EXERCISE DATA below:

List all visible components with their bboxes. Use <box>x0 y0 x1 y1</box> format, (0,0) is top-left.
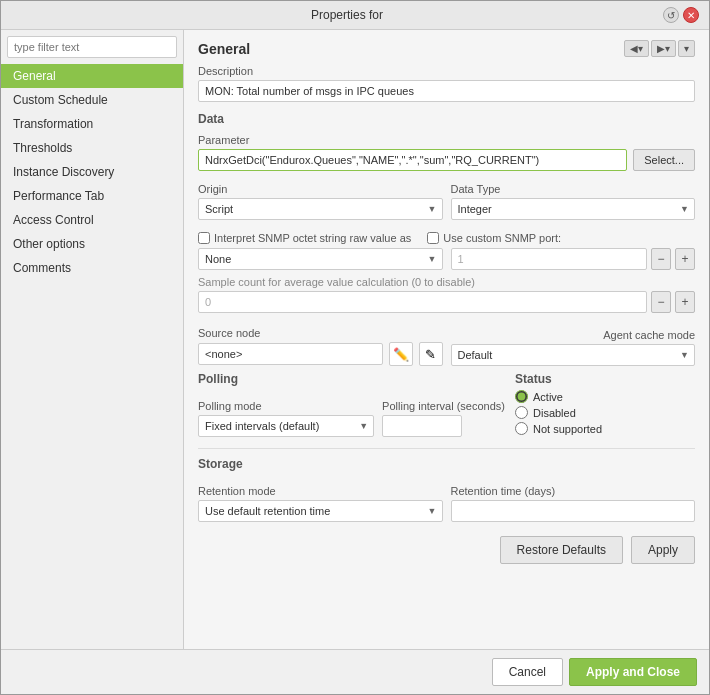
status-panel: Status Active Disabled Not supported <box>515 372 695 438</box>
parameter-label: Parameter <box>198 134 695 146</box>
nav-prev-dropdown-button[interactable]: ◀▾ <box>624 40 649 57</box>
snmp-port-spinner: − + <box>451 248 696 270</box>
polling-interval-col: Polling interval (seconds) <box>382 392 505 437</box>
polling-mode-select[interactable]: Fixed intervals (default) <box>198 415 374 437</box>
filter-input[interactable] <box>7 36 177 58</box>
sample-count-input[interactable] <box>198 291 647 313</box>
data-type-label: Data Type <box>451 183 696 195</box>
snmp-port-checkbox[interactable] <box>427 232 439 244</box>
retention-mode-col: Retention mode Use default retention tim… <box>198 477 443 522</box>
agent-cache-col: Agent cache mode Default ▼ <box>451 321 696 366</box>
parameter-input[interactable] <box>198 149 627 171</box>
apply-and-close-button[interactable]: Apply and Close <box>569 658 697 686</box>
sidebar-item-thresholds[interactable]: Thresholds <box>1 136 183 160</box>
data-type-col: Data Type Integer ▼ <box>451 175 696 220</box>
description-input[interactable] <box>198 80 695 102</box>
select-button[interactable]: Select... <box>633 149 695 171</box>
status-active-row: Active <box>515 390 695 403</box>
data-section-title: Data <box>198 112 695 126</box>
description-label: Description <box>198 65 695 77</box>
sidebar-item-transformation[interactable]: Transformation <box>1 112 183 136</box>
origin-select[interactable]: Script <box>198 198 443 220</box>
origin-label: Origin <box>198 183 443 195</box>
status-disabled-radio[interactable] <box>515 406 528 419</box>
cancel-button[interactable]: Cancel <box>492 658 563 686</box>
parameter-row: Select... <box>198 149 695 171</box>
sidebar-item-other-options[interactable]: Other options <box>1 232 183 256</box>
polling-interval-input[interactable] <box>382 415 462 437</box>
none-port-row: None ▼ − + <box>198 248 695 270</box>
source-input-row: ✏️ ✎ <box>198 342 443 366</box>
status-active-radio[interactable] <box>515 390 528 403</box>
status-not-supported-row: Not supported <box>515 422 695 435</box>
agent-cache-select[interactable]: Default <box>451 344 696 366</box>
retention-mode-label: Retention mode <box>198 485 443 497</box>
snmp-port-increment[interactable]: + <box>675 248 695 270</box>
sample-count-decrement[interactable]: − <box>651 291 671 313</box>
status-disabled-row: Disabled <box>515 406 695 419</box>
status-active-label: Active <box>533 391 563 403</box>
polling-interval-label: Polling interval (seconds) <box>382 400 505 412</box>
none-select[interactable]: None <box>198 248 443 270</box>
snmp-port-decrement[interactable]: − <box>651 248 671 270</box>
snmp-octet-checkbox[interactable] <box>198 232 210 244</box>
refresh-icon[interactable]: ↺ <box>663 7 679 23</box>
sample-count-row: − + <box>198 291 695 313</box>
agent-cache-label: Agent cache mode <box>451 329 696 341</box>
restore-defaults-button[interactable]: Restore Defaults <box>500 536 623 564</box>
sidebar-item-comments[interactable]: Comments <box>1 256 183 280</box>
content-action-buttons: Restore Defaults Apply <box>198 536 695 568</box>
bottom-bar: Cancel Apply and Close <box>1 649 709 694</box>
apply-button[interactable]: Apply <box>631 536 695 564</box>
sidebar-item-instance-discovery[interactable]: Instance Discovery <box>1 160 183 184</box>
retention-mode-select-wrapper: Use default retention time ▼ <box>198 500 443 522</box>
snmp-port-label: Use custom SNMP port: <box>443 232 561 244</box>
snmp-port-checkbox-row: Use custom SNMP port: <box>427 232 561 244</box>
content-area: General ◀▾ ▶▾ ▾ Description Data Paramet… <box>184 30 709 649</box>
sidebar-item-custom-schedule[interactable]: Custom Schedule <box>1 88 183 112</box>
nav-menu-button[interactable]: ▾ <box>678 40 695 57</box>
snmp-octet-label: Interpret SNMP octet string raw value as <box>214 232 411 244</box>
section-title: General ◀▾ ▶▾ ▾ <box>198 40 695 57</box>
source-agent-row: Source node ✏️ ✎ Agent cache mode Defaul… <box>198 319 695 366</box>
retention-mode-select[interactable]: Use default retention time <box>198 500 443 522</box>
dialog: Properties for ↺ ✕ General Custom Schedu… <box>0 0 710 695</box>
sidebar-item-general[interactable]: General <box>1 64 183 88</box>
nav-buttons: ◀▾ ▶▾ ▾ <box>624 40 695 57</box>
source-node-input[interactable] <box>198 343 383 365</box>
sidebar: General Custom Schedule Transformation T… <box>1 30 184 649</box>
retention-time-label: Retention time (days) <box>451 485 696 497</box>
polling-mode-select-wrapper: Fixed intervals (default) ▼ <box>198 415 374 437</box>
sidebar-item-performance-tab[interactable]: Performance Tab <box>1 184 183 208</box>
retention-time-input[interactable] <box>451 500 696 522</box>
status-not-supported-radio[interactable] <box>515 422 528 435</box>
polling-status-panel: Polling Polling mode Fixed intervals (de… <box>198 372 695 438</box>
polling-mode-label: Polling mode <box>198 400 374 412</box>
close-button[interactable]: ✕ <box>683 7 699 23</box>
source-node-label: Source node <box>198 327 443 339</box>
none-select-wrapper: None ▼ <box>198 248 443 270</box>
polling-panel-label: Polling <box>198 372 505 386</box>
snmp-octet-checkbox-row: Interpret SNMP octet string raw value as <box>198 232 411 244</box>
source-node-col: Source node ✏️ ✎ <box>198 319 443 366</box>
title-bar-buttons: ↺ ✕ <box>663 7 699 23</box>
storage-row: Retention mode Use default retention tim… <box>198 477 695 522</box>
retention-time-col: Retention time (days) <box>451 477 696 522</box>
storage-panel-label: Storage <box>198 457 695 471</box>
dialog-title: Properties for <box>31 8 663 22</box>
data-type-select[interactable]: Integer <box>451 198 696 220</box>
sidebar-item-access-control[interactable]: Access Control <box>1 208 183 232</box>
source-edit-icon[interactable]: ✎ <box>419 342 443 366</box>
agent-cache-select-wrapper: Default ▼ <box>451 344 696 366</box>
main-content: General Custom Schedule Transformation T… <box>1 30 709 649</box>
nav-next-dropdown-button[interactable]: ▶▾ <box>651 40 676 57</box>
title-bar: Properties for ↺ ✕ <box>1 1 709 30</box>
origin-select-wrapper: Script ▼ <box>198 198 443 220</box>
sample-count-increment[interactable]: + <box>675 291 695 313</box>
snmp-port-input[interactable] <box>451 248 648 270</box>
storage-section: Storage Retention mode Use default reten… <box>198 448 695 522</box>
source-pencil-icon[interactable]: ✏️ <box>389 342 413 366</box>
status-panel-label: Status <box>515 372 695 386</box>
general-title: General <box>198 41 250 57</box>
sample-count-label: Sample count for average value calculati… <box>198 276 695 288</box>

End of EXERCISE DATA.

WHAT YOU ARE ASKED TO DO -
An exact copy of all entries is needed, with no pictures in it.

THE COMPLETED TASK -
List all visible components with their bboxes. Use <box>x0 y0 x1 y1</box> format, (0,0) is top-left.
status-panel: Status Active Disabled Not supported <box>515 372 695 438</box>
parameter-label: Parameter <box>198 134 695 146</box>
nav-prev-dropdown-button[interactable]: ◀▾ <box>624 40 649 57</box>
snmp-port-spinner: − + <box>451 248 696 270</box>
polling-interval-col: Polling interval (seconds) <box>382 392 505 437</box>
polling-mode-select[interactable]: Fixed intervals (default) <box>198 415 374 437</box>
filter-input[interactable] <box>7 36 177 58</box>
sample-count-input[interactable] <box>198 291 647 313</box>
data-type-label: Data Type <box>451 183 696 195</box>
snmp-port-checkbox[interactable] <box>427 232 439 244</box>
retention-mode-col: Retention mode Use default retention tim… <box>198 477 443 522</box>
agent-cache-col: Agent cache mode Default ▼ <box>451 321 696 366</box>
parameter-input[interactable] <box>198 149 627 171</box>
apply-and-close-button[interactable]: Apply and Close <box>569 658 697 686</box>
sidebar-item-thresholds[interactable]: Thresholds <box>1 136 183 160</box>
data-type-col: Data Type Integer ▼ <box>451 175 696 220</box>
description-input[interactable] <box>198 80 695 102</box>
select-button[interactable]: Select... <box>633 149 695 171</box>
status-active-row: Active <box>515 390 695 403</box>
data-section-title: Data <box>198 112 695 126</box>
description-label: Description <box>198 65 695 77</box>
sidebar-item-transformation[interactable]: Transformation <box>1 112 183 136</box>
origin-select[interactable]: Script <box>198 198 443 220</box>
origin-label: Origin <box>198 183 443 195</box>
status-disabled-radio[interactable] <box>515 406 528 419</box>
cancel-button[interactable]: Cancel <box>492 658 563 686</box>
parameter-row: Select... <box>198 149 695 171</box>
sidebar-item-other-options[interactable]: Other options <box>1 232 183 256</box>
polling-interval-input[interactable] <box>382 415 462 437</box>
none-port-row: None ▼ − + <box>198 248 695 270</box>
source-input-row: ✏️ ✎ <box>198 342 443 366</box>
status-active-radio[interactable] <box>515 390 528 403</box>
status-not-supported-row: Not supported <box>515 422 695 435</box>
agent-cache-select[interactable]: Default <box>451 344 696 366</box>
retention-mode-label: Retention mode <box>198 485 443 497</box>
snmp-port-increment[interactable]: + <box>675 248 695 270</box>
sample-count-decrement[interactable]: − <box>651 291 671 313</box>
status-disabled-row: Disabled <box>515 406 695 419</box>
status-active-label: Active <box>533 391 563 403</box>
polling-interval-label: Polling interval (seconds) <box>382 400 505 412</box>
none-select[interactable]: None <box>198 248 443 270</box>
snmp-port-decrement[interactable]: − <box>651 248 671 270</box>
snmp-octet-checkbox[interactable] <box>198 232 210 244</box>
refresh-icon[interactable]: ↺ <box>663 7 679 23</box>
sample-count-row: − + <box>198 291 695 313</box>
agent-cache-label: Agent cache mode <box>451 329 696 341</box>
restore-defaults-button[interactable]: Restore Defaults <box>500 536 623 564</box>
sidebar-item-comments[interactable]: Comments <box>1 256 183 280</box>
content-action-buttons: Restore Defaults Apply <box>198 536 695 568</box>
bottom-bar: Cancel Apply and Close <box>1 649 709 694</box>
apply-button[interactable]: Apply <box>631 536 695 564</box>
sidebar-item-instance-discovery[interactable]: Instance Discovery <box>1 160 183 184</box>
retention-mode-select-wrapper: Use default retention time ▼ <box>198 500 443 522</box>
snmp-port-label: Use custom SNMP port: <box>443 232 561 244</box>
snmp-port-checkbox-row: Use custom SNMP port: <box>427 232 561 244</box>
content-area: General ◀▾ ▶▾ ▾ Description Data Paramet… <box>184 30 709 649</box>
sidebar-item-custom-schedule[interactable]: Custom Schedule <box>1 88 183 112</box>
nav-menu-button[interactable]: ▾ <box>678 40 695 57</box>
snmp-octet-label: Interpret SNMP octet string raw value as <box>214 232 411 244</box>
section-title: General ◀▾ ▶▾ ▾ <box>198 40 695 57</box>
source-agent-row: Source node ✏️ ✎ Agent cache mode Defaul… <box>198 319 695 366</box>
retention-mode-select[interactable]: Use default retention time <box>198 500 443 522</box>
dialog: Properties for ↺ ✕ General Custom Schedu… <box>0 0 710 695</box>
sidebar-item-general[interactable]: General <box>1 64 183 88</box>
nav-buttons: ◀▾ ▶▾ ▾ <box>624 40 695 57</box>
source-node-input[interactable] <box>198 343 383 365</box>
sidebar: General Custom Schedule Transformation T… <box>1 30 184 649</box>
retention-time-label: Retention time (days) <box>451 485 696 497</box>
polling-mode-select-wrapper: Fixed intervals (default) ▼ <box>198 415 374 437</box>
sidebar-item-performance-tab[interactable]: Performance Tab <box>1 184 183 208</box>
retention-time-input[interactable] <box>451 500 696 522</box>
status-not-supported-radio[interactable] <box>515 422 528 435</box>
polling-status-panel: Polling Polling mode Fixed intervals (de… <box>198 372 695 438</box>
polling-mode-label: Polling mode <box>198 400 374 412</box>
close-button[interactable]: ✕ <box>683 7 699 23</box>
source-node-label: Source node <box>198 327 443 339</box>
none-select-wrapper: None ▼ <box>198 248 443 270</box>
polling-panel-label: Polling <box>198 372 505 386</box>
snmp-octet-checkbox-row: Interpret SNMP octet string raw value as <box>198 232 411 244</box>
source-node-col: Source node ✏️ ✎ <box>198 319 443 366</box>
title-bar-buttons: ↺ ✕ <box>663 7 699 23</box>
storage-row: Retention mode Use default retention tim… <box>198 477 695 522</box>
retention-time-col: Retention time (days) <box>451 477 696 522</box>
storage-panel-label: Storage <box>198 457 695 471</box>
dialog-title: Properties for <box>31 8 663 22</box>
data-type-select[interactable]: Integer <box>451 198 696 220</box>
sidebar-item-access-control[interactable]: Access Control <box>1 208 183 232</box>
source-edit-icon[interactable]: ✎ <box>419 342 443 366</box>
agent-cache-select-wrapper: Default ▼ <box>451 344 696 366</box>
main-content: General Custom Schedule Transformation T… <box>1 30 709 649</box>
nav-next-dropdown-button[interactable]: ▶▾ <box>651 40 676 57</box>
title-bar: Properties for ↺ ✕ <box>1 1 709 30</box>
origin-select-wrapper: Script ▼ <box>198 198 443 220</box>
sample-count-increment[interactable]: + <box>675 291 695 313</box>
snmp-port-input[interactable] <box>451 248 648 270</box>
storage-section: Storage Retention mode Use default reten… <box>198 448 695 522</box>
source-pencil-icon[interactable]: ✏️ <box>389 342 413 366</box>
status-panel-label: Status <box>515 372 695 386</box>
general-title: General <box>198 41 250 57</box>
sample-count-label: Sample count for average value calculati… <box>198 276 695 288</box>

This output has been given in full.